Dr. Vaughan’s team is now producing thousands of corals by micro-fragmentation. They work mostly with the coral in Florida Reef Tract, on the south-eastern coast of the US. They grow the coral in large tanks of water in his research laboratory. Then they put them back into the ocean. They attach the new corals to old corals that have died. Some of the new planted coral has died. But most of it continues to grow. And Dr. Vaughan and his team are learning more every day about how to make the new coral successful.

Voice 1  

These fast growing corals are an amazing new hope for oceans. But Dr. Vaughan himself also brings hope. Many people who are Dr. Vaughan’s age stop working and retire. But he is continuing to work. Lindsay Arick works with Dr. Vaughan. She talked to the AARP - an organization in the United States for people over 50 years old. In a video, she said:

Voice 4  

“Dr. Vaughan has seen the coral reef destroyed even more than any of us has. He saw it when it was beautiful. Now I may see it when I am Dr. Vaughan’s age the way he saw it when he was my age! So we are going to switch the generations. I can finally see what the reef looked like 60 years ago compared to now.”

Voice 2  

Dr. Vaughan says that he will not stop working until there are a million corals back on the reef. He thinks this can be done in three to five years. He tells the AARP why he thinks his method will be successful. He says:

Voice 3  

“People think that we have ruined this planet with technology.
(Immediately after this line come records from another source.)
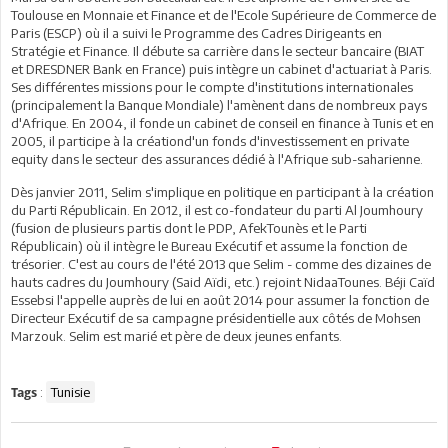
Toulouse en Monnaie et Finance et de l'Ecole Supérieure de Commerce de
Paris (ESCP) où il a suivi le Programme des Cadres Dirigeants en
Stratégie et Finance. Il débute sa carrière dans le secteur bancaire (BIAT
et DRESDNER Bank en France) puis intègre un cabinet d'actuariat à Paris.
Ses différentes missions pour le compte d'institutions internationales
(principalement la Banque Mondiale) l'amènent dans de nombreux pays
d'Afrique. En 2004, il fonde un cabinet de conseil en finance à Tunis et en
2005, il participe à la créationd'un fonds d'investissement en private
equity dans le secteur des assurances dédié à l'Afrique sub-saharienne.
Dès janvier 2011, Selim s'implique en politique en participant à la création
du Parti Républicain. En 2012, il est co-fondateur du parti Al Joumhoury
(fusion de plusieurs partis dont le PDP, AfekTounès et le Parti
Républicain) où il intègre le Bureau Exécutif et assume la fonction de
trésorier. C'est au cours de l'été 2013 que Selim - comme des dizaines de
hauts cadres du Joumhoury (Said Aïdi, etc.) rejoint NidaaTounes. Béji Caïd
Essebsi l'appelle auprès de lui en août 2014 pour assumer la fonction de
Directeur Exécutif de sa campagne présidentielle aux côtés de Mohsen
Marzouk. Selim est marié et père de deux jeunes enfants.
:
Tunisie
Tags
But with technology we can bring it back.”

Voice 1  

Have you ever seen coral in real life or pictures? What do you think people can do to protect areas of coral? Tell us what you think on our website. Or email us at radio@radioenglish.net. You can also comment on Facebook at Facebook.com/spotlightradio.

Voice 2  

The writer of this programme was Rena Dam. The producer was Michio Ozaki. The voices you heard were from the United States and the United Kingdom. All quotes were adapted for this programme and voiced by Spotlight. You can hear this program again, and read it, on the internet at www.radioenglish.net. This programme is called “Hope for the Oceans”.

Voice 1  

Look for our free listening app in the Google Play Store and in iTunes. We hope you can join us again for the next Spotlight programme. Goodbye.

Question:

Have you ever seen a coral reef? What do you know about these areas in the ocean?

Comments


Avatar Spotlight
Dela
said on November 09, 2017

People in particular should try to decrease levels of pollution as in the seas water just as in air or on the land as well. Humans’ activities damage dangerously all earth. Primarily the world oceans and its underwater creatures including the magic coral reefs must be protected, rescued from total destruction in near future. After all, people are dependent greatly on the cleanness of environment they live in. In my opinion, the new effective technology ‘‘micro-fragmentation’’ discovered by Dr. Vaughan can be regarded as the real hope for the oceans! I would like to see coral reefs in reality but I have seen it only on television so far.